So let me begin with the Classes of 2012 - selected from the largest applicant pool in our history from across this country and around the globe. In seven short days on this campus they have already begun to make their mark. We welcome them in the spirit of those who preceeded them. The Classes of 2012 are talented students who bring strong academic preparation coupled with leadership, service and athletic skills to enliven this campus.

May I ask the Classes of 2012 to stand for a welcome to Hobart and William Smith.

Next we greet new faculty and staff colleagues. An impressive group of new tenure track faculty joining other new appointments follow in our legacy of teaching excellence, research prominence and service to our community.

We greet new staff colleagues who bring considerable professional experience across a wide array of areas to serve our students.

May I ask our new faculty and staff colleagues to stand and be acknowledged by a grateful community for accepting our invitation.

Now since our upperclass students left Geneva in the Spring, we have had a busy and productive summer. You may have read that ABC's Extreme Makeover television show came to Geneva for a home renovation. Well, we have had our own version of Extreme Makeover on this campus this summer: Three new units at Odells' Village; an enlarged and enhanced Scandling Center that now truly becomes a campus center where students, faculty and staff can gather informally; a new Learning Commons in the library that joins library services with technology in a 21st century design and brings our dynamic Center for Teaching and Learning into new space for its talented and extraordinary staff; a new Kosher kitchen at the Abbe Center for Jewish Life reflecting our commitment to a more inclusive community; work on the Centennial Center for Leadership on South Main Street that will be dedicated in November.

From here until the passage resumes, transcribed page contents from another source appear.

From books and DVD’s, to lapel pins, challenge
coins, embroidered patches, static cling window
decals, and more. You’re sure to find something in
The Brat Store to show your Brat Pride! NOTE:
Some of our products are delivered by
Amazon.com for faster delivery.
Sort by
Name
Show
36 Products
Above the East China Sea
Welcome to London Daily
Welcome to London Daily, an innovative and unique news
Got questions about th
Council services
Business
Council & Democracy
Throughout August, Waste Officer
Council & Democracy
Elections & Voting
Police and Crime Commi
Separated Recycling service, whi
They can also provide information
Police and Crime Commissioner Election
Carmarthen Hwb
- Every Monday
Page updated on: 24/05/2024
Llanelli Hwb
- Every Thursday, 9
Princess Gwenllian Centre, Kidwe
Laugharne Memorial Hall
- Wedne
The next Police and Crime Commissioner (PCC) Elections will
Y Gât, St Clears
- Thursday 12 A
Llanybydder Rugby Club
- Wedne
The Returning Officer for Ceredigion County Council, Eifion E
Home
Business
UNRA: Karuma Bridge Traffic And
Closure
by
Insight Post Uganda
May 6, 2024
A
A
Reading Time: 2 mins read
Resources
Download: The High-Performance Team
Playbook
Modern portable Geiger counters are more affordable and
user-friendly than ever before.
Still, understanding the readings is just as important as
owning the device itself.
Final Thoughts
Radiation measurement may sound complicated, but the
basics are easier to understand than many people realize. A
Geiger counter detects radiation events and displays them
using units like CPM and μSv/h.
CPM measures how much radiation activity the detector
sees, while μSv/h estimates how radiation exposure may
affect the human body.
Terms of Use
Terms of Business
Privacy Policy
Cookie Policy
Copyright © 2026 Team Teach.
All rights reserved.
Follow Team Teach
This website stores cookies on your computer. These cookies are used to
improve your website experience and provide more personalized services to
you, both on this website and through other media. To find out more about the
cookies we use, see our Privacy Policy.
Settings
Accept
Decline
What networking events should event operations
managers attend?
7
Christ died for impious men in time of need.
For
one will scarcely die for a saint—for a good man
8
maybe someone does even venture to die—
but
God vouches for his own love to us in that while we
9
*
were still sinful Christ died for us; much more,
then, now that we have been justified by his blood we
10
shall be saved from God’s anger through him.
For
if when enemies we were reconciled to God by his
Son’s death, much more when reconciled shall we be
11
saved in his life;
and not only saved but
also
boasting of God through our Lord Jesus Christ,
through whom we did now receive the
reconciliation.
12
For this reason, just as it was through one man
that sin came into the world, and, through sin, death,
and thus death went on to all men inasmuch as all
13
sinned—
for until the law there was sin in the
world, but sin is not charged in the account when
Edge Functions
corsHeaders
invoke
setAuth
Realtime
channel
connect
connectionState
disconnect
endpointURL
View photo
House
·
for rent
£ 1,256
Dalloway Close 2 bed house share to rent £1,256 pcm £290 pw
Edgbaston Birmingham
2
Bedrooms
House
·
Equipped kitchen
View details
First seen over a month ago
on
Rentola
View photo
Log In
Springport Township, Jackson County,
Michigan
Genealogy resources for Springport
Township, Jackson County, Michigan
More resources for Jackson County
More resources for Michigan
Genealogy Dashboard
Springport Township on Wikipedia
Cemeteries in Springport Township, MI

Countless staff members have labored very hard over the course of the summer on these and other projects from Peoplesoft conversion to extensive outreach to our alums and prospective students. We set ambitious deadlines requiring late nights, weekends and extra effort - I am one grateful college president and I know you want to join me in acknowledging our collective thanks in preparing for the year ahead.

I begin this academic year with excitement for the opportunities that exist for all of us. Classes for students that will open minds and expand areas of intellectual interest; possibilities of travel to cities and countries that will give our students a truly global education; community engagement that will honor Geneva's important role in our campus life while broadening all of our understanding of local issues and challenges; athletic contests that show skill and leadership of our student athletes while providing excitement for the rest of us; lectures and discussions by alums and friends of the Colleges who return to outline their professional fields at the Salisbury Center for Career Services; speakers who enliven the Fisher Center series, President's Forum and other events; outreach of the Finger Lakes Institute that remind us our responsibility to this unique region; efforts to green this campus and our collective commitment to environmental stewardship.

My fondest hope and most important recommendation to students for this year - is to take advantage of this place. Involve yourself in your classes, clubs, team and residences. At last year's Convocation, Congressman John Lewis urged us all to 'find a way to get in the way' when we see issues or problems, confront them. Good advice.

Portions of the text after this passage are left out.